JCDL 2006 Conference Notes

Day 3 – First Session – Time and Space

Talk 1 – Supporting Literary Scholars with Data Mining and Visual Interfaces:

visual interfaces: accessible, provacative

text mining just beginning in the humanities

nora project: http://www.noraproject.org

systems today provide access not necessarily text analysis

text analysis – new area; classificiation problems; scholars typically need assistance;

other work being done to visualize metadata;

users: small group of computer programmers; broad base of scholars uninterested in computational tools themselves, but doing the work

users' needs: classifying documents; reading; finding indicators – what makes a document fall into one class or another

case study: emily dickinson's letters; 300 xml encoded documents


manual classificaiton -> automatic classification -> correlations with document metadata

manually rate documents through system ; this serves as training set for data mining classifier

start analysis -> data mining algorithm determines likelihood and ratio of being in 1 class or another

manual classification takes a bit of time;

found that the word indicators were not as helpful as the computational probability

after classificaiton want to understand relationship btw the documents you've classified. look for correlations

uses naive bayes algorithm;

Talk 2 – Time Period Directories

search in humanities – chronology, geo, bio, subject

trying to develop search capabilities to search 4 facets

want to try use metadata as infrastructure; search across genres

what metadata to use for temporal aspect? chronology?
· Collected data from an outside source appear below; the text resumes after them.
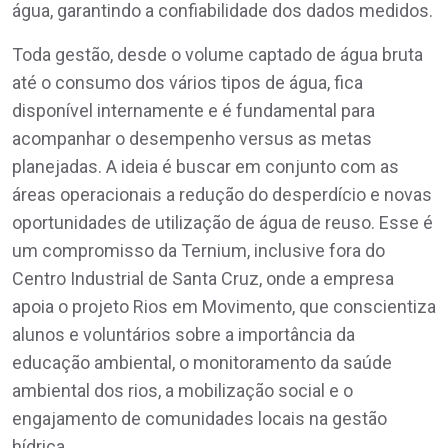
água, garantindo a confiabilidade dos dados medidos.
Toda gestão, desde o volume captado de água bruta
até o consumo dos vários tipos de água, fica
disponível internamente e é fundamental para
acompanhar o desempenho versus as metas
planejadas. A ideia é buscar em conjunto com as
áreas operacionais a redução do desperdício e novas
oportunidades de utilização de água de reuso. Esse é
um compromisso da Ternium, inclusive fora do
Centro Industrial de Santa Cruz, onde a empresa
apoia o projeto Rios em Movimento, que conscientiza
alunos e voluntários sobre a importância da
educação ambiental, o monitoramento da saúde
ambiental dos rios, a mobilização social e o
engajamento de comunidades locais na gestão
hídrica.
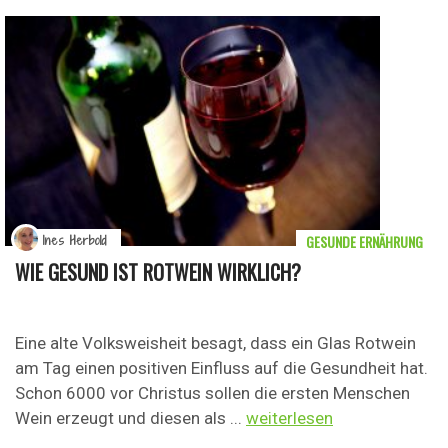
GESUNDE ERNÄHRUNG
Ines Herbold
WIE GESUND IST ROTWEIN WIRKLICH?
Eine alte Volksweisheit besagt, dass ein Glas Rotwein
am Tag einen positiven Einfluss auf die Gesundheit hat.
Schon 6000 vor Christus sollen die ersten Menschen
Wein erzeugt und diesen als ...
weiterlesen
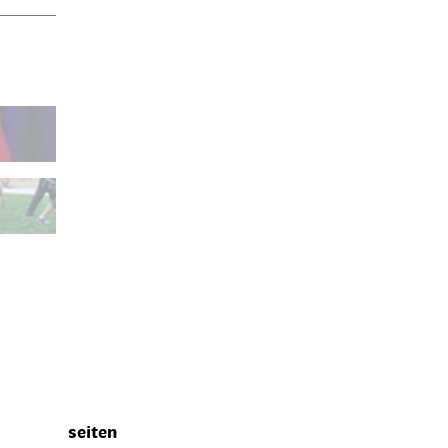
seiten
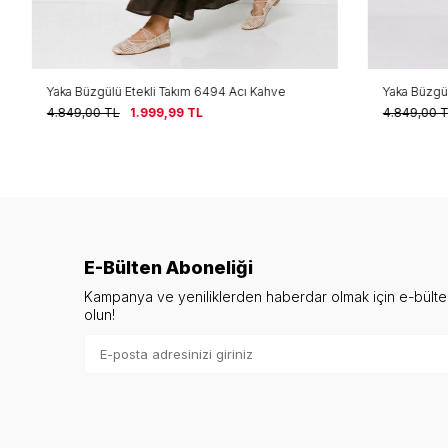
Yaka Büzgülü Etekli Takım 6494 Acı Kahve
Yaka Büzgülü 
4.849,00
TL
1.999,99
TL
4.849,00
TL
E-Bülten Aboneliği
Kampanya ve yeniliklerden haberdar olmak için e-bült
olun!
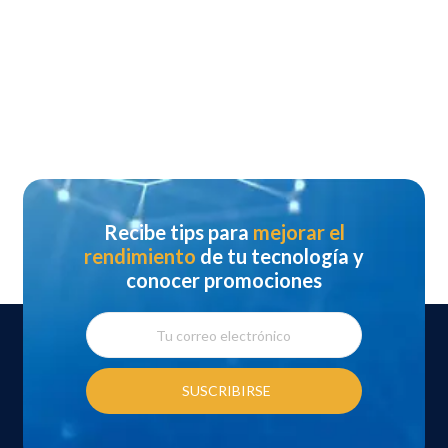
Recibe tips para
mejorar el
rendimiento
de tu tecnología y
conocer promociones
SUSCRIBIRSE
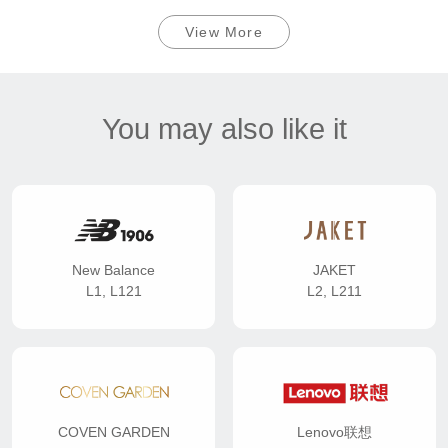
View More
You may also like it
New Balance
JAKET
L1, L121
L2, L211
COVEN GARDEN
Lenovo联想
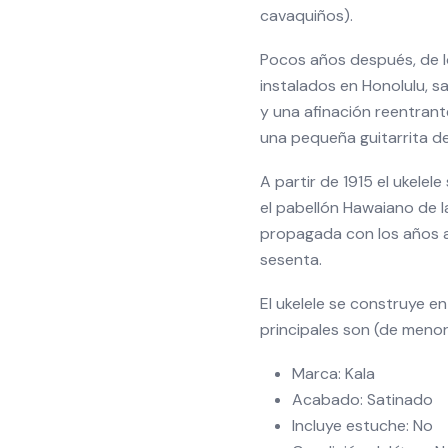
cavaquiños).
Pocos años después, de lo
instalados en Honolulu, s
y una afinación reentrante 
una pequeña guitarrita d
A partir de 1915 el ukelel
el pabellón Hawaiano de l
propagada con los años a 
sesenta.
El ukelele se construye e
principales son (de men
Marca: Kala
Acabado: Satinado
Incluye estuche: No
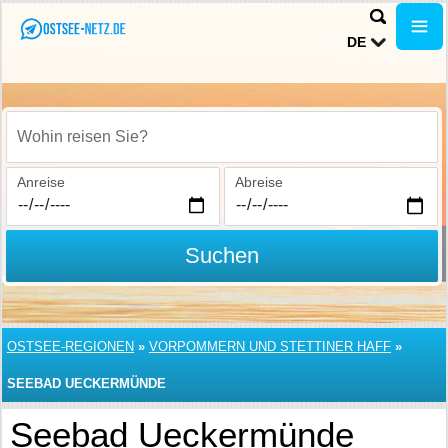
DE
Wohin reisen Sie?
Anreise
Abreise
Suchen
OSTSEE-REGIONEN
»
VORPOMMERN UND STETTINER HAFF
»
SEEBAD UECKERMÜNDE
Seebad Ueckermünde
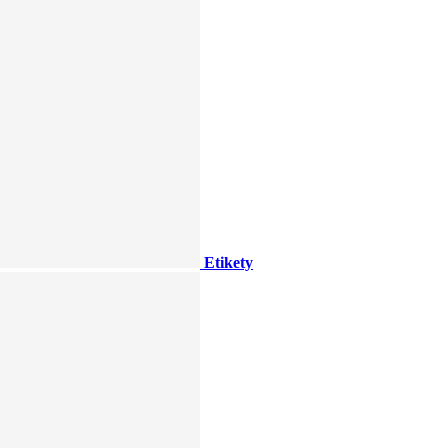
Etikety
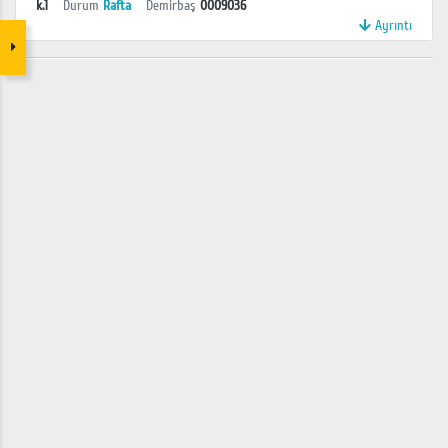
k.1
Durum
Rafta
Demirbaş
0009036
Ayrıntı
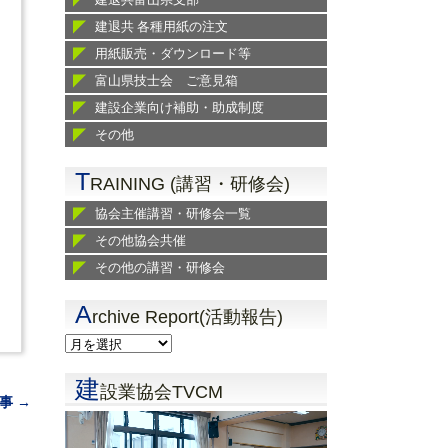
建退共 各種用紙の注文
用紙販売・ダウンロード等
富山県技士会 ご意見箱
建設企業向け補助・助成制度
その他
T
RAINING (講習・研修会)
協会主催講習・研修会一覧
その他協会共催
その他の講習・研修会
A
rchive Report(活動報告)
建
設業協会TVCM
事 →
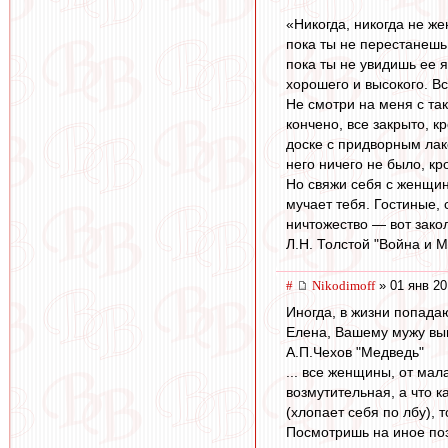
«Никогда, никогда не жен
пока ты не перестанешь
пока ты не увидишь ее я
хорошего и высокого. Вс
Не смотри на меня с так
кончено, все закрыто, к
доске с придворным лаке
него ничего не было, кр
Но свяжи себя с женщино
мучает тебя. Гостиные, 
ничтожество — вот закол
Л.Н. Толстой "Война и М
#
Nikodimoff
» 01 янв 20
Иногда, в жизни попада
Елена, Вашему мужу вып
А.П.Чехов "Медведь"
... все женщины, от мал
возмутительная, а что к
(хлопает себя по лбу), 
Посмотришь на иное поэ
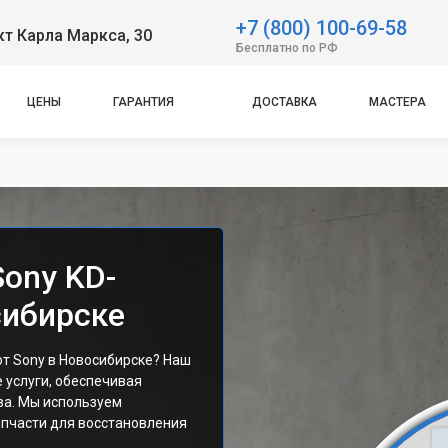
+7 (800) 100-69-58
т Карла Маркса, 30
Бесплатно по РФ
ЦЕНЫ
ГАРАНТИЯ
ДОСТАВКА
МАСТЕРА
ony KD-
сибирске
от Sony в Новосибирске? Наш
 услуги, обеспечивая
ва. Мы используем
пчасти для восстановления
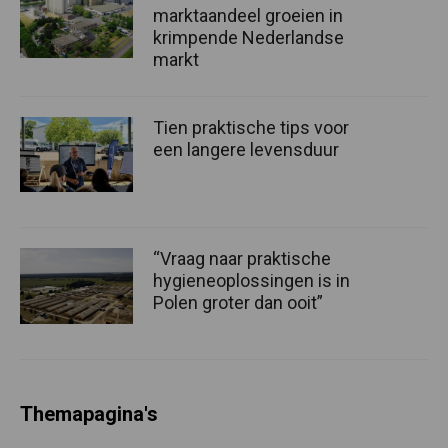
marktaandeel groeien in
krimpende Nederlandse
markt
Tien praktische tips voor
een langere levensduur
“Vraag naar praktische
hygieneoplossingen is in
Polen groter dan ooit”
Themapagina's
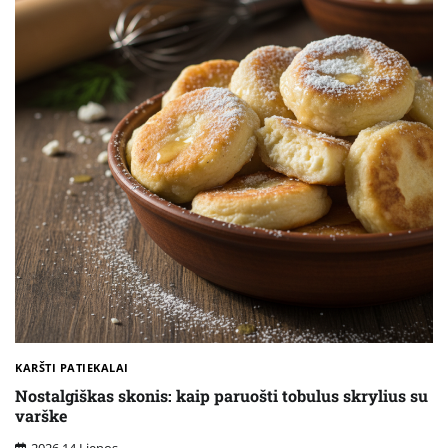
KARŠTI PATIEKALAI
Nostalgiškas skonis: kaip paruošti tobulus skrylius su
varške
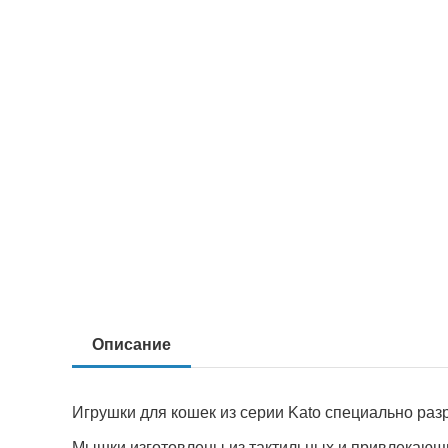
Описание
Игрушки для кошек из серии Kato специально ра
Мышки изготовлены из тактильных и привлекающ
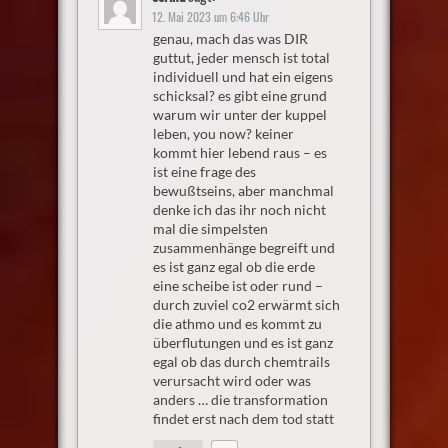
12. Mai 2023 um 6:46 Uhr
genau, mach das was DIR
guttut, jeder mensch ist total
individuell und hat ein eigens
schicksal? es gibt eine grund
warum wir unter der kuppel
leben, you now? keiner
kommt hier lebend raus – es
ist eine frage des
bewußtseins, aber manchmal
denke ich das ihr noch nicht
mal die simpelsten
zusammenhänge begreift und
es ist ganz egal ob die erde
eine scheibe ist oder rund –
durch zuviel co2 erwärmt sich
die athmo und es kommt zu
überflutungen und es ist ganz
egal ob das durch chemtrails
verursacht wird oder was
anders … die transformation
findet erst nach dem tod statt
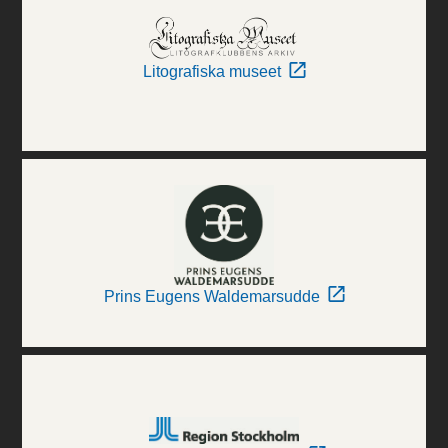
Litografiska museet
Prins Eugens Waldemarsudde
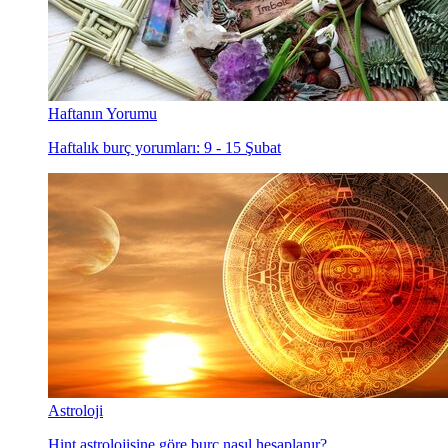
Haftanın Yorumu
Haftalık burç yorumları: 9 - 15 Şubat
Astroloji
Hint astrolojisine göre burç nasıl hesaplanır?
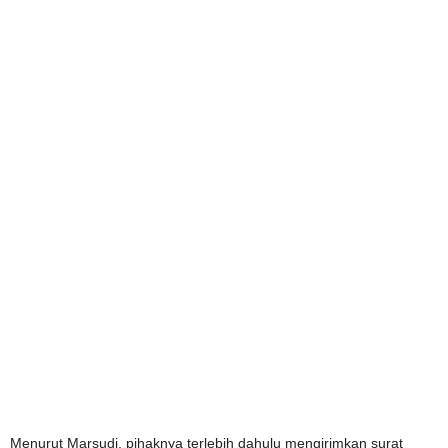
Menurut Marsudi, pihaknya terlebih dahulu mengirimkan surat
date/time standards, hard to put on a timeline

named time period problems: unstable; multiple names; ambiguous; how to disambiguate between periods and dates; all problems occur with places as well

place name gazatteer; use structure – associate witha date and associate where it happened and the time of event -> this becomes the time period directory

this was then put into an xml schema

prototype developed from LC SH authority records


map interface: location data and puts on a map

timeline browse

country browse – list